▶ WORK TO BE COMPLETED: Return only these lines: the one that contains "Відгуки про магазин" and every line after it through the end of the listing, exactly, without pictures.

#### INPUT ####

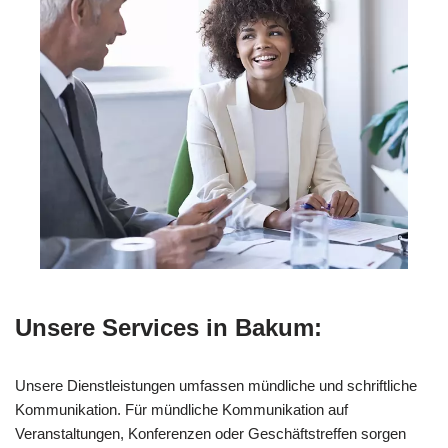
Unsere Services in Bakum:
Unsere Dienstleistungen umfassen mündliche und schriftliche
Kommunikation. Für mündliche Kommunikation auf
Veranstaltungen, Konferenzen oder Geschäftstreffen sorgen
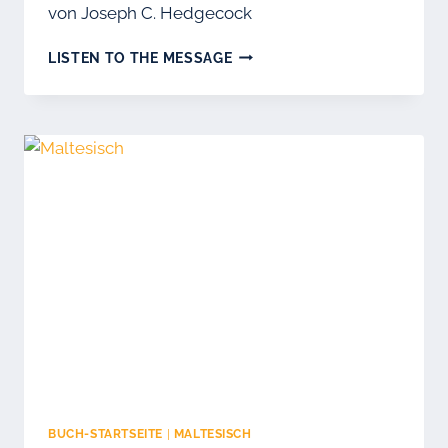
von Joseph C. Hedgecock
MADAGASSISCH
LISTEN TO THE MESSAGE
BUCH-STARTSEITE
|
MALTESISCH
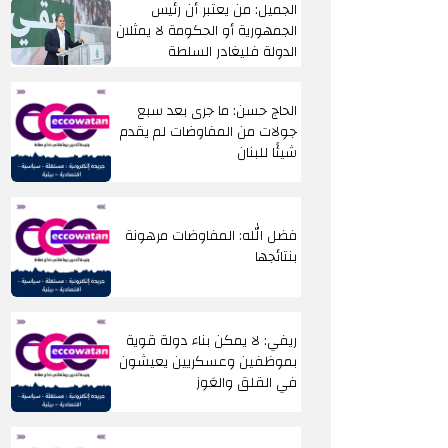
الجميل: من يعتبر أن رئيس
الجمهورية أو الحكومة لا يمثلان
الدولة فليغادر السلطة
الحاج حسن: ما جرى بعد سبع
جولات من المفاوضات لم يقدم
شيئًا للبنان
فضل الله: المفاوضات مرهونة
بنتائجها
ريفي: لا يمكن بناء دولة قوية
بموظفين وعسكريين يعيشون
في القلق والعَوز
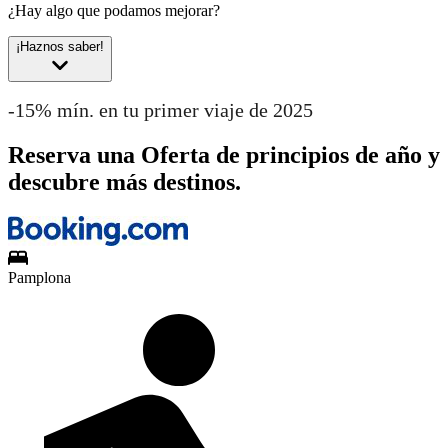
¿Hay algo que podamos mejorar?
¡Haznos saber!
-15% mín. en tu primer viaje de 2025
Reserva una Oferta de principios de año y
descubre más destinos.
Pamplona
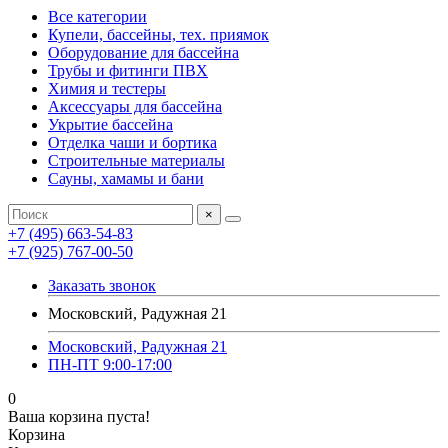
Все категории
Купели, бассейны, тех. приямок
Оборудование для бассейна
Трубы и фитинги ПВХ
Химия и тестеры
Аксессуары для бассейна
Укрытие бассейна
Отделка чаши и бортика
Строительные материалы
Сауны, хамамы и бани
×
+7 (495) 663-54-83
+7 (925) 767-00-50
Заказать звонок
Московский, Радужная 21
Московский, Радужная 21
ПН-ПТ 9:00-17:00
0
Ваша корзина пуста!
Корзина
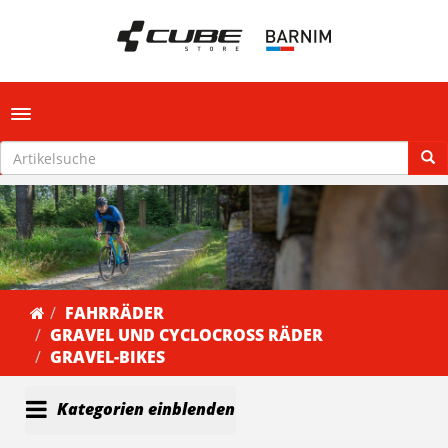
Toggle navigation
FAHRRÄDER
GRAVEL UND CYCLOCROSS RÄDER
GRAVEL-BIKES
Kategorien einblenden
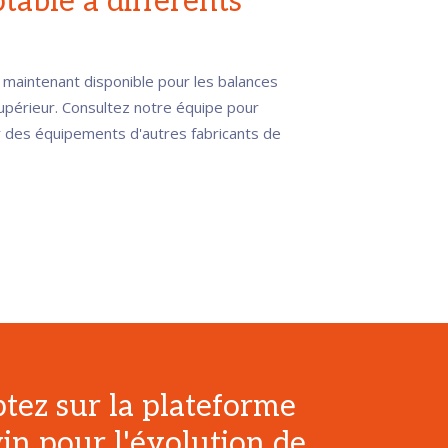
table à différents
 maintenant disponible pour les balances
upérieur. Consultez notre équipe pour
ur des équipements d'autres fabricants de
ez sur la plateforme
n pour l'évolution de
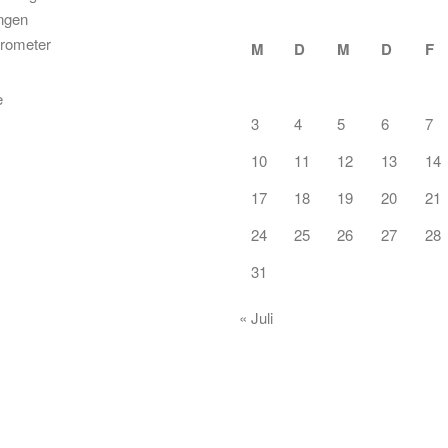
ungen
rometer
M
D
M
D
F
3
4
5
6
7
10
11
12
13
14
17
18
19
20
21
24
25
26
27
28
31
« Juli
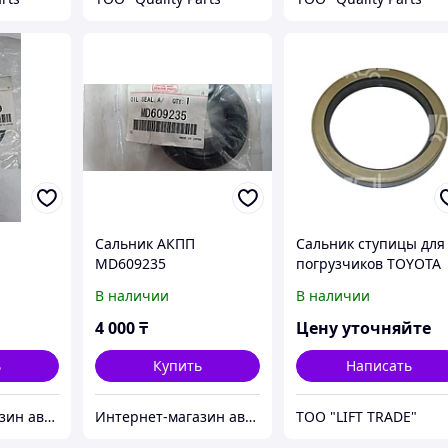
Сальник АКПП
Сальник ступицы для
MD609235
погрузчиков TOYOTA
дизель - бензин -
В наличии
В наличии
электро (3-8 серия) 2,
3,0т
4 000
₸
Цену уточняйте
ь
Купить
Написать
Интернет-магазин автозапчастей Parts-shop.kz
Интернет-магазин автозапчастей Parts-shop.kz
ТОО "LIFT TRADE"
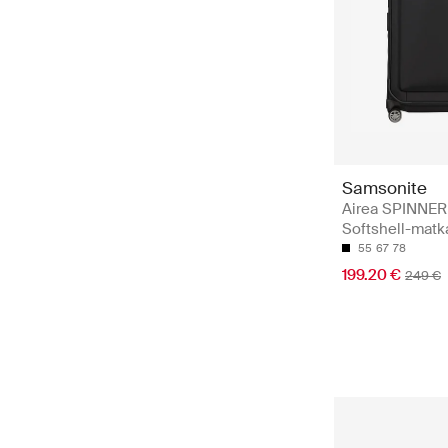
Samsonite
Airea SPINNER
Softshell-matk
55
67
78
199.20 €
249 €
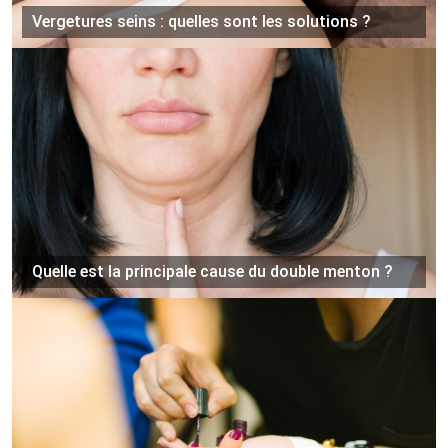
Vergetures seins : quelles sont les solutions ?
Quelle est la principale cause du double menton ?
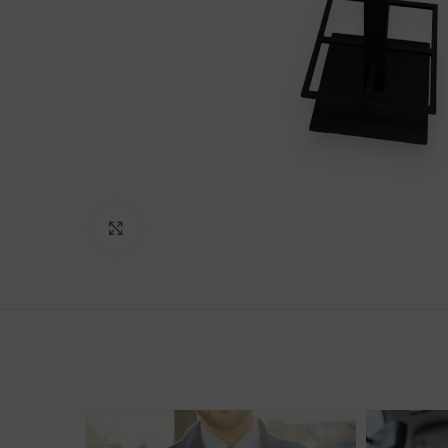
Click to enlarge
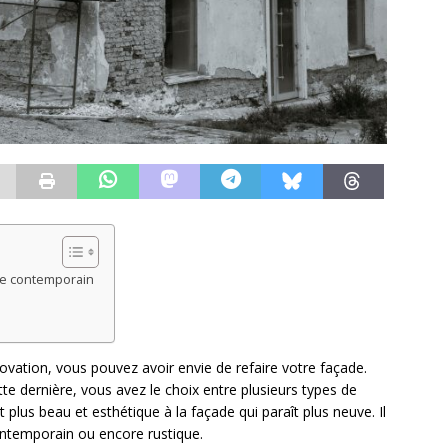
yle contemporain
ovation, vous pouvez avoir envie de refaire votre façade.
tte dernière, vous avez le choix entre plusieurs types de
lus beau et esthétique à la façade qui paraît plus neuve. Il
ontemporain ou encore rustique.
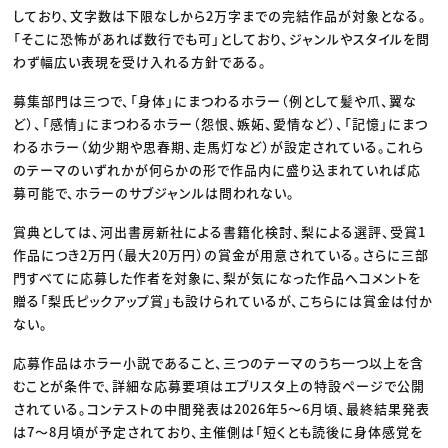
しており、文字数は下限なしから2万字までの完結作品が対象となる。
「そこに恐怖があれば数行でも可」としており、ジャンルやスタイルを問
わず幅広い表現を受け入れる方針である。
募集部門は三つで、「身体」にまつわるホラー（例として髪や爪、翼な
ど）、「感情」にまつわるホラー（怨恨、嫉妬、愛情など）、「記憶」にまつ
わるホラー（幼少期や思春期、走馬灯など）が設定されている。これら
のテーマのいずれかが何らかの形で作品内に盛り込まれていれば応
募可能で、ホラーのサブジャンルは問われない。
賞典としては、河出書房新社による書籍化検討、梨による選評、受賞1
作品につき2万円（最大20万円）の賞金が用意されている。さらに三部
門すべてに応募した作者を対象に、梨が気になった作品へコメントを
贈る「梨氏ピックアップ賞」も設けられているが、こちらには賞金は付か
ない。
応募作品はホラー小説であること、三つのテーマのうち一つ以上を含
むことが条件で、詳細な応募要項はエブリスタ上の特設ページで公開
されている。コンテストの中間発表は2026年5〜6月頃、最終結果発表
は7〜8月頃が予定されており、主催側は「短くとも読後に身体感覚を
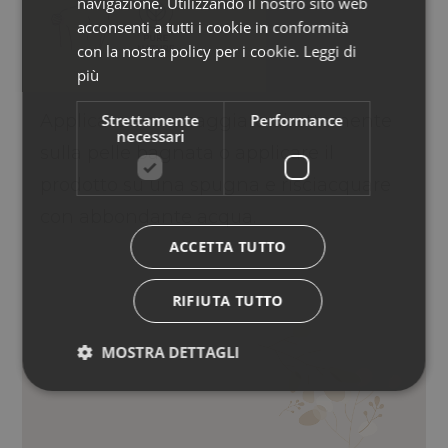
navigazione. Utilizzando il nostro sito web
acconsenti a tutti i cookie in conformità
con la nostra policy per i cookie.
Leggi di
più
Applicare e massaggiare direttamente
Strettamente
Performance
necessari
sulla pelle bagnata o applicare il
prodotto su una spugna e risciacquare
con abbondante acqua.
ACCETTA TUTTO
RIFIUTA TUTTO
MOSTRA DETTAGLI
TIMO, SALVIA, MENTA.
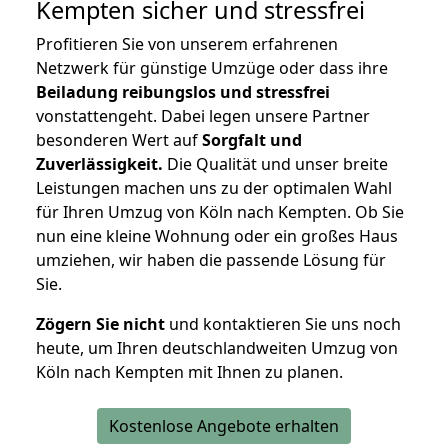
Kempten
sicher und stressfrei
Profitieren Sie von unserem erfahrenen
Netzwerk für günstige Umzüge oder dass ihre
Beiladung reibungslos und stressfrei
vonstattengeht. Dabei legen unsere Partner
besonderen Wert auf
Sorgfalt und
Zuverlässigkeit.
Die Qualität und unser breite
Leistungen machen uns zu der optimalen Wahl
für Ihren Umzug von Köln nach Kempten. Ob Sie
nun eine kleine Wohnung oder ein großes Haus
umziehen, wir haben die passende Lösung für
Sie.
Zögern Sie nicht
und kontaktieren Sie uns noch
heute, um Ihren deutschlandweiten Umzug von
Köln nach Kempten mit Ihnen zu planen.
Kostenlose Angebote erhalten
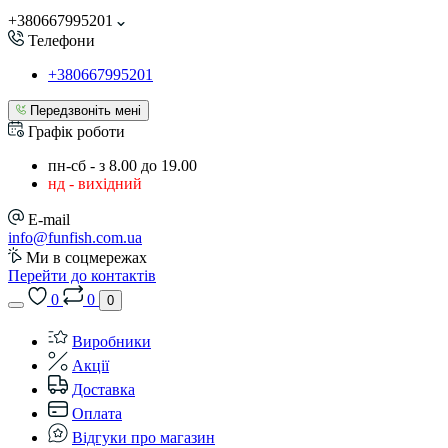
+380667995201
Телефони
+380667995201
Передзвоніть мені
Графік роботи
пн-сб - з 8.00 до 19.00
нд - вихідний
E-mail
info@funfish.com.ua
Ми в соцмережах
Перейти до контактів
0
0
0
Виробники
Акції
Доставка
Оплата
Відгуки про магазин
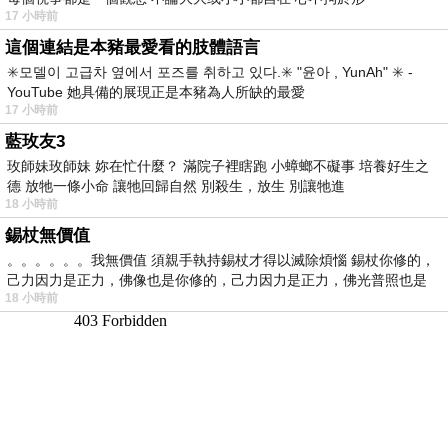
17 小時前
這個連結是本豬最愛看的肢體語言
✳️모델이 고급차 옆에서 포즈를 취하고 있다.✳️ "윤아 , YunAh" ✳️ -
YouTube 她具備的展現正是本豬為人所缺的最愛
17 小時前
藍玫友3
玫師妹玫師妹 妳在忙什麼？ 滿院子裡瞎跑 小蟑螂不礙事 培養好生之
德 放牠一條小命 讓牠回歸自然 別殺生，放生 別讓牠進
18 小時前
錫杖無價值
。。。。。。我無價值 須親手執持錫杖才得以滅除煩惱 錫杖你修的，
己力因力是正力，佛像也是你修的，己力因力是正力，佛光普照也是
18 小時前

####

▶ RESPONSE AREA:
Відгуки про магазин
17 小時前
這個連結是本豬最愛看的肢體語言
✳️모델이 고급차 옆에서 포즈를 취하고 있다.✳️ "윤아 , YunAh" ✳️ -
YouTube 她具備的展現正是本豬為人所缺的最愛
17 小時前
藍玫友3
玫師妹玫師妹 妳在忙什麼？ 滿院子裡瞎跑 小蟑螂不礙事 培養好生之
德 放牠一條小命 讓牠回歸自然 別殺生，放生 別讓牠進
18 小時前
錫杖無價值
。。。。。。我無價值 須親手執持錫杖才得以滅除煩惱 錫杖你修的，
己力因力是正力，佛像也是你修的，己力因力是正力，佛光普照也是
18 小時前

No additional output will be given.